Work instruction
Write out the records again exactly and exclude the pictures.

[Extracted page text data]

----

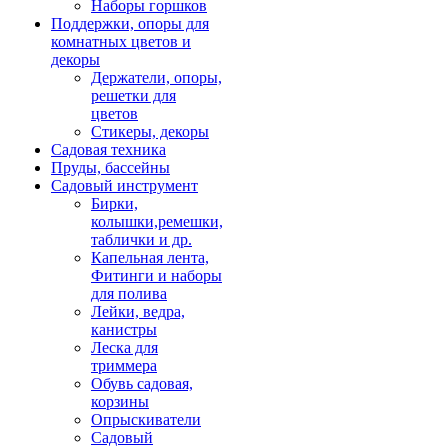
Наборы горшков
Поддержки, опоры для
комнатных цветов и
декоры
Держатели, опоры,
решетки для
цветов
Стикеры, декоры
Садовая техника
Пруды, бассейны
Садовый инструмент
Бирки,
колышки,ремешки,
таблички и др.
Капельная лента,
Фитинги и наборы
для полива
Лейки, ведра,
канистры
Леска для
триммера
Обувь садовая,
корзины
Опрыскиватели
Садовый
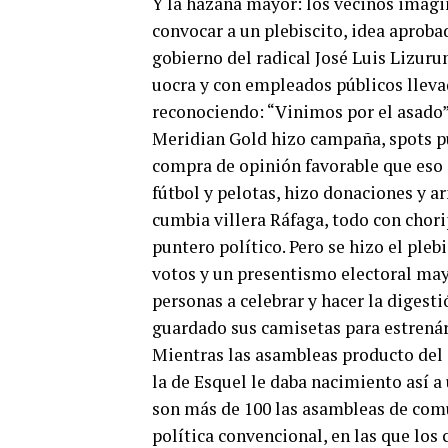
Y la hazaña mayor: los vecinos imagi
convocar a un plebiscito, idea aproba
gobierno del radical José Luis Lizuru
uocra y con empleados públicos llev
reconociendo: “Vinimos por el asado”
Meridian Gold hizo campaña, spots pub
compra de opinión favorable que eso i
fútbol y pelotas, hizo donaciones y a
cumbia villera Ráfaga, todo con chori
puntero político. Pero se hizo el plebi
votos y un presentismo electoral mayo
personas a celebrar y hacer la digest
guardado sus camisetas para estrenárs
Mientras las asambleas producto del 
la de Esquel le daba nacimiento así a
son más de 100 las asambleas de comu
política convencional, en las que los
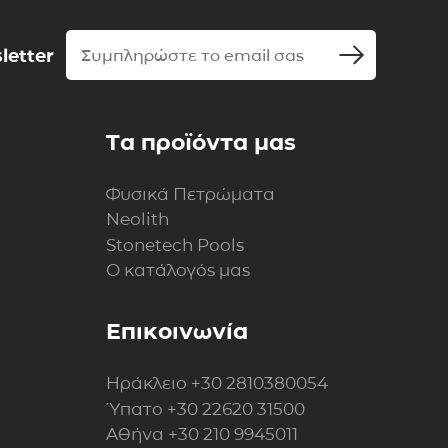
letter
Τα προϊόντα μας
Φυσικά Πετρώματα
Neolith
Stonetech Pools
Ο κατάλογός μας
Επικοινωνία
Ηράκλειο
+30 2810380054
Ύπατο
+30 22620 31500
Αθήνα
+30 210 9945011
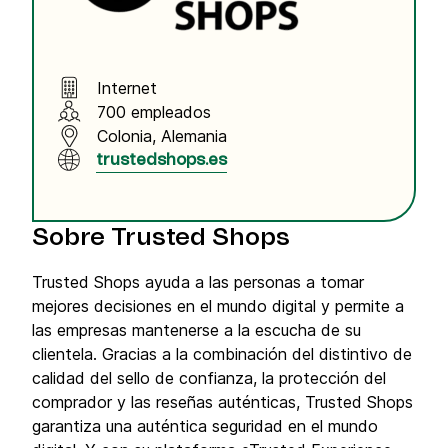
Internet
700 empleados
Colonia, Alemania
trustedshops.es
Sobre Trusted Shops
Trusted Shops ayuda a las personas a tomar
mejores decisiones en el mundo digital y permite a
las empresas mantenerse a la escucha de su
clientela. Gracias a la combinación del distintivo de
calidad del sello de confianza, la protección del
comprador y las reseñas auténticas, Trusted Shops
garantiza una auténtica seguridad en el mundo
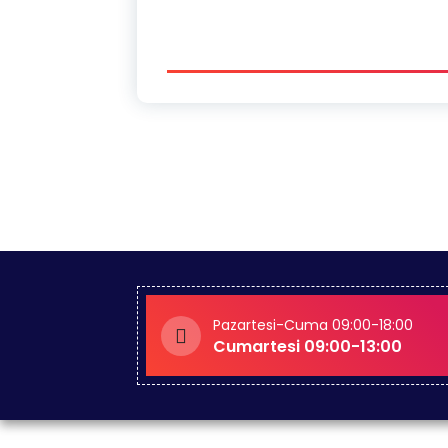
Pazartesi-Cuma 09:00-18:00
Cumartesi 09:00-13:00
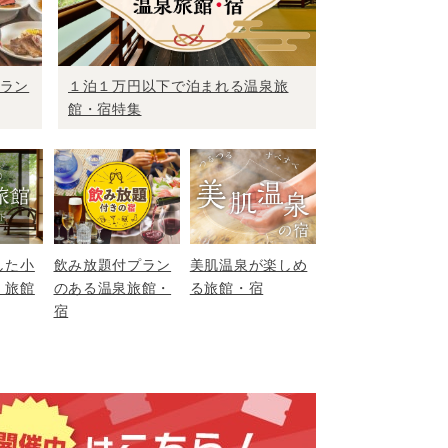
ラン
１泊１万円以下で泊まれる温泉旅
館・宿特集
した小
飲み放題付プラン
美肌温泉が楽しめ
・旅館
のある温泉旅館・
る旅館・宿
宿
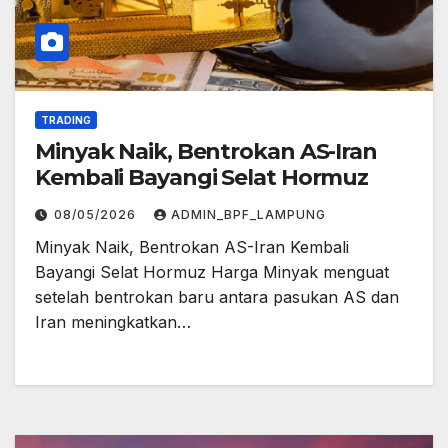
TRADING
Minyak Naik, Bentrokan AS-Iran
Kembali Bayangi Selat Hormuz
08/05/2026
ADMIN_BPF_LAMPUNG
Minyak Naik, Bentrokan AS-Iran Kembali
Bayangi Selat Hormuz Harga Minyak menguat
setelah bentrokan baru antara pasukan AS dan
Iran meningkatkan…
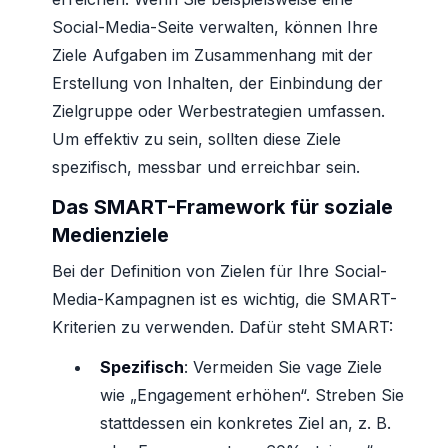
Social-Media-Seite verwalten, können Ihre
Ziele Aufgaben im Zusammenhang mit der
Erstellung von Inhalten, der Einbindung der
Zielgruppe oder Werbestrategien umfassen.
Um effektiv zu sein, sollten diese Ziele
spezifisch, messbar und erreichbar sein.
Das SMART-Framework für soziale
Medienziele
Bei der Definition von Zielen für Ihre Social-
Media-Kampagnen ist es wichtig, die SMART-
Kriterien zu verwenden. Dafür steht SMART:
Spezifisch
: Vermeiden Sie vage Ziele
wie „Engagement erhöhen“. Streben Sie
stattdessen ein konkretes Ziel an, z. B.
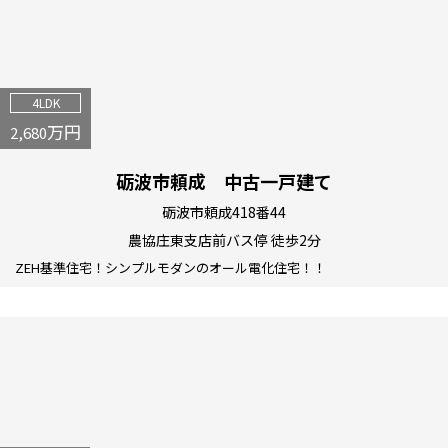
4LDK
万円
2,680
砺波市頼成 中古一戸建て
砺波市頼成418番44
農協庄東支店前バス停 徒歩2分
ZEH基準住宅！シンプルモダンのオール電化住宅！！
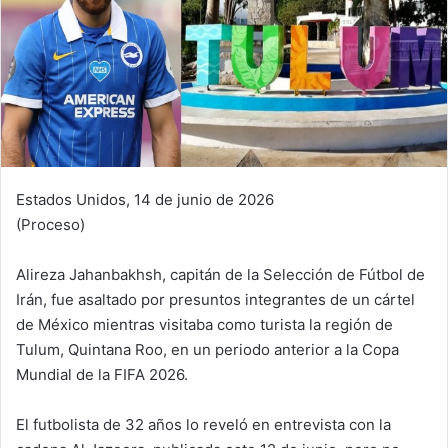
Estados Unidos, 14 de junio de 2026
(Proceso)
Alireza Jahanbakhsh, capitán de la Selección de Fútbol de
Irán, fue asaltado por presuntos integrantes de un cártel
de México mientras visitaba como turista la región de
Tulum, Quintana Roo, en un periodo anterior a la Copa
Mundial de la FIFA 2026.
El futbolista de 32 años lo reveló en entrevista con la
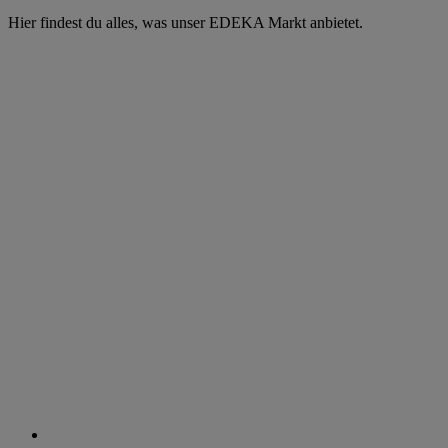
Hier findest du alles, was unser EDEKA Markt anbietet.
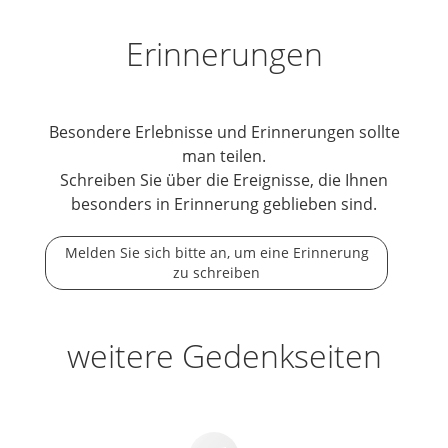
Erinnerungen
Besondere Erlebnisse und Erinnerungen sollte
man teilen.
Schreiben Sie über die Ereignisse, die Ihnen
besonders in Erinnerung geblieben sind.
Melden Sie sich bitte an, um eine Erinnerung
zu schreiben
weitere Gedenkseiten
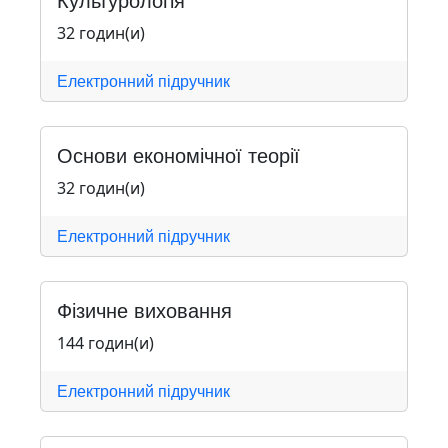
32 годин(и)
Електронний підручник
Основи економічної теорії
32 годин(и)
Електронний підручник
Фізичне виховання
144 годин(и)
Електронний підручник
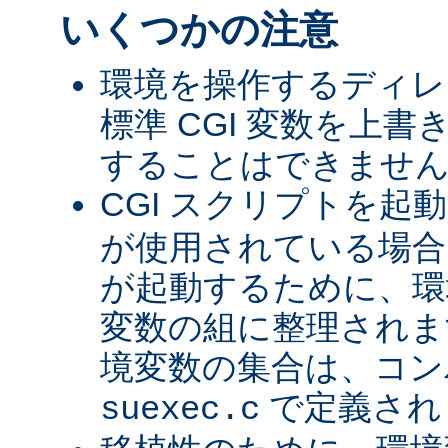
いくつかの注意
環境を操作するディレ
標準 CGI 変数を上
することはできませ
CGI スクリプトを起
が使用されている場合、
が起動するために、環
変数の組に整理されま
境変数の集合は、コン
で定義され
suexec.c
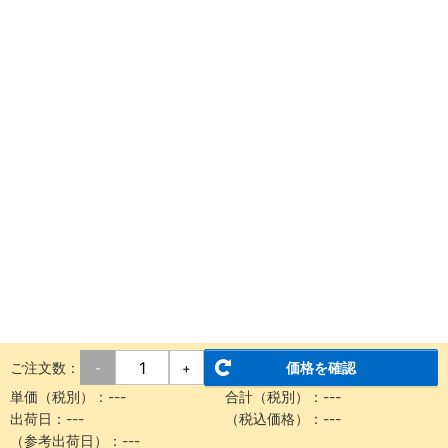
ご注文数：
価格を確認
-
+
単価（税別）：
---
合計（税別）：
---
出荷日：
---
（税込価格）：
---
（参考出荷日）：
---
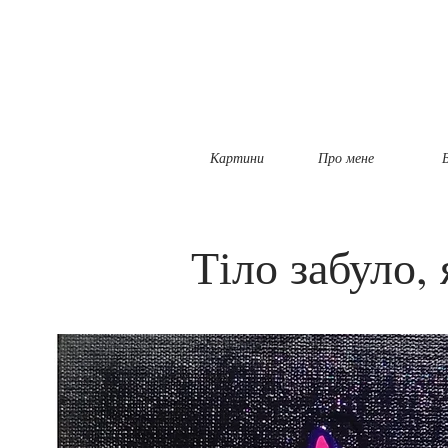
Картини
Про мене
Б
Тіло забуло,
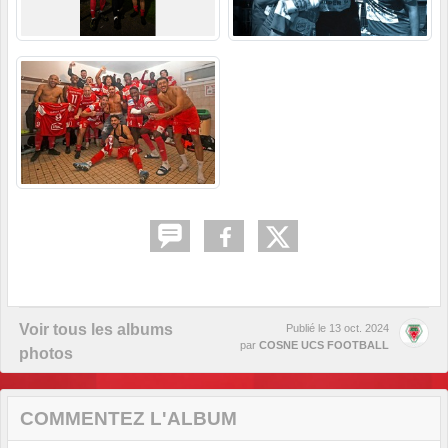
Voir tous les albums
Publié le
13 oct. 2024
par
COSNE UCS FOOTBALL
photos
COMMENTEZ L'ALBUM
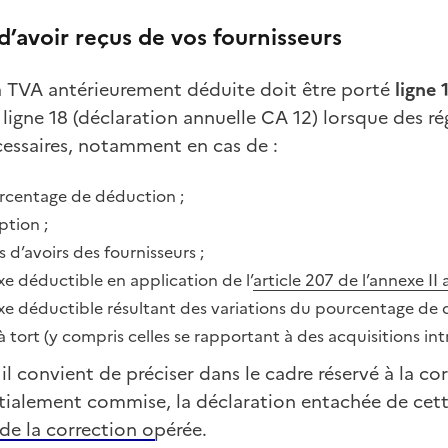
 d’avoir reçus de vos fournisseurs
a TVA antérieurement déduite doit être po
rté
ligne 
 ligne 18 (déclaration annuelle CA 12) lo
rsque des ré
essaires, notamment en cas de :
rcentage de déduction ;
ption ;
 d’avoirs des fournisseurs ;
xe déductible en application de l’
article 207 de l’annexe II
xe déductible résultant des variations du pourcentage de 
 tort (y compris celles se rapportant à des acquisitions i
 il convient de préciser dans le cadre réservé à la c
nitialement commise, la déclaration entachée de cette
de la correction opérée.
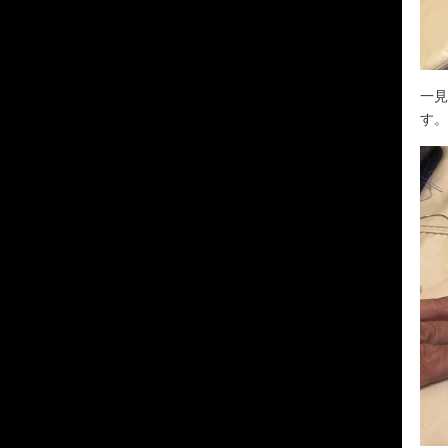
一見
す。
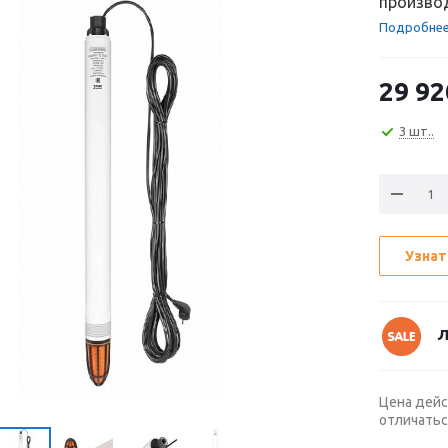
производ
Подробне
29 92
3 шт..
Узнат
Л
Цена дейс
отличатьс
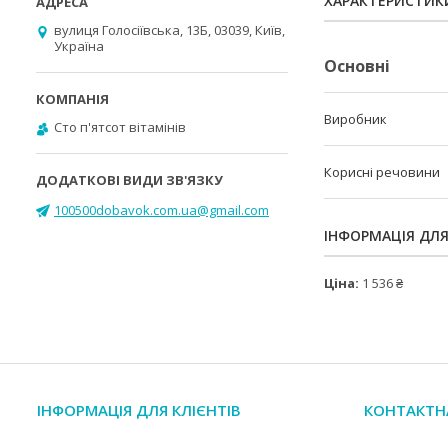
ХАРАКТЕРИСТИК
вулиця Голосіївська, 13Б, 03039, Київ,
Україна
Основні
Виробник
Cто п'ятсот вітамінів
Корисні речовини
100500dobavok.com.ua@gmail.com
ІНФОРМАЦІЯ ДЛ
Ціна:
1 536 ₴
ІНФОРМАЦІЯ ДЛЯ КЛІЄНТІВ
КОНТАКТН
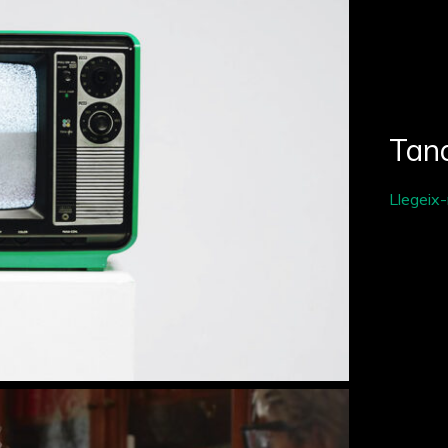
Tan
Llegeix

----

Exercise output
Наборы горшков
Поддержки, опоры для
комнатных цветов и
декоры
Держатели, опоры,
решетки для
цветов
Стикеры, декоры
Садовая техника
Пруды, бассейны
Садовый инструмент
Бирки,
колышки,ремешки,
таблички и др.
Капельная лента,
Фитинги и наборы
для полива
Лейки, ведра,
канистры
Леска для
триммера
Обувь садовая,
корзины
Опрыскиватели
Садовый
Y la hazaña mayor: los vecinos imagi
convocar a un plebiscito, idea aproba
gobierno del radical José Luis Lizuru
uocra y con empleados públicos llev
reconociendo: “Vinimos por el asado”
Meridian Gold hizo campaña, spots pub
compra de opinión favorable que eso i
fútbol y pelotas, hizo donaciones y a
cumbia villera Ráfaga, todo con chori
puntero político. Pero se hizo el plebi
votos y un presentismo electoral mayo
personas a celebrar y hacer la digest
guardado sus camisetas para estrenárs
Mientras las asambleas producto del 
la de Esquel le daba nacimiento así a
son más de 100 las asambleas de comu
política convencional, en las que los
letter
Τα προϊόντα μας
Φυσικά Πετρώματα
Neolith
Stonetech Pools
Ο κατάλογός μας
Επικοινωνία
Ηράκλειο
+30 2810380054
Ύπατο
+30 22620 31500
Αθήνα
+30 210 9945011
Internet
700 empleados
Colonia, Alemania
trustedshops.es
Sobre Trusted Shops
Trusted Shops ayuda a las personas a tomar
mejores decisiones en el mundo digital y permite a
las empresas mantenerse a la escucha de su
clientela. Gracias a la combinación del distintivo de
calidad del sello de confianza, la protección del
comprador y las reseñas auténticas, Trusted Shops
garantiza una auténtica seguridad en el mundo
Pazartesi-Cuma 09:00-18:00
Cumartesi 09:00-13:00
ラン
１泊１万円以下で泊まれる温泉旅
館・宿特集
した小
飲み放題付プラン
美肌温泉が楽しめ
・旅館
のある温泉旅館・
る旅館・宿
宿
TRADING
Minyak Naik, Bentrokan AS-Iran
Kembali Bayangi Selat Hormuz
08/05/2026
ADMIN_BPF_LAMPUNG
Minyak Naik, Bentrokan AS-Iran Kembali
Bayangi Selat Hormuz Harga Minyak menguat
setelah bentrokan baru antara pasukan AS dan
Iran meningkatkan…
Social-Media-Seite verwalten, können Ihre
Ziele Aufgaben im Zusammenhang mit der
Erstellung von Inhalten, der Einbindung der
Zielgruppe oder Werbestrategien umfassen.
Um effektiv zu sein, sollten diese Ziele
spezifisch, messbar und erreichbar sein.
Das SMART-Framework für soziale
Medienziele
Bei der Definition von Zielen für Ihre Social-
Media-Kampagnen ist es wichtig, die SMART-
Kriterien zu verwenden. Dafür steht SMART:
Spezifisch
: Vermeiden Sie vage Ziele
wie „Engagement erhöhen“. Streben Sie
stattdessen ein konkretes Ziel an, z. B.
4LDK
万円
2,680
砺波市頼成 中古一戸建て
砺波市頼成418番44
農協庄東支店前バス停 徒歩2分
ZEH基準住宅！シンプルモダンのオール電化住宅！！
Estados Unidos, 14 de junio de 2026
(Proceso)
Alireza Jahanbakhsh, capitán de la Selección de Fútbol de
Irán, fue asaltado por presuntos integrantes de un cártel
de México mientras visitaba como turista la región de
Tulum, Quintana Roo, en un periodo anterior a la Copa
Mundial de la FIFA 2026.
El futbolista de 32 años lo reveló en entrevista con la
Hier findest du alles, was unser EDEKA Markt anbietet.
Erinnerungen
Besondere Erlebnisse und Erinnerungen sollte
man teilen.
Schreiben Sie über die Ereignisse, die Ihnen
besonders in Erinnerung geblieben sind.
Melden Sie sich bitte an, um eine Erinnerung
zu schreiben
weitere Gedenkseiten
32 годин(и)
Електронний підручник
Основи економічної теорії
32 годин(и)
Електронний підручник
Фізичне виховання
144 годин(и)
Електронний підручник
いくつかの注意
環境を操作するディレ
標準 CGI 変数を上
することはできませ
CGI スクリプトを起
が使用されている場合、
が起動するために、環
変数の組に整理されま
境変数の集合は、コン
で定義され
suexec.c
ご注文数：
価格を確認
-
+
単価（税別）：
---
合計（税別）：
---
出荷日：
---
（税込価格）：
---
（参考出荷日）：
---
Картини
Про мене
Б
Тіло забуло,
Voir tous les albums
Publié le
13 oct. 2024
par
COSNE UCS FOOTBALL
photos
COMMENTEZ L'ALBUM
 d’avoir reçus de vos fournisseurs
a TVA antérieurement déduite doit être po
rté
ligne 
 ligne 18 (déclaration annuelle CA 12) lo
rsque des ré
essaires, notamment en cas de :
rcentage de déduction ;
ption ;
 d’avoirs des fournisseurs ;
xe déductible en application de l’
article 207 de l’annexe II
xe déductible résultant des variations du pourcentage de 
 tort (y compris celles se rapportant à des acquisitions i
 il convient de préciser dans le cadre réservé à la c
nitialement commise, la déclaration entachée de cette
de la correction opérée.
一見
す。
производ
Подробне
29 92
3 шт..
Узнат
Л
Цена дейс
отличатьс
ХАРАКТЕРИСТИК
вулиця Голосіївська, 13Б, 03039, Київ,
Україна
Основні
Виробник
Cто п'ятсот вітамінів
Корисні речовини
100500dobavok.com.ua@gmail.com
ІНФОРМАЦІЯ ДЛ
Ціна:
1 536 ₴
ІНФОРМАЦІЯ ДЛЯ КЛІЄНТІВ
КОНТАКТН
Tan
Llegeix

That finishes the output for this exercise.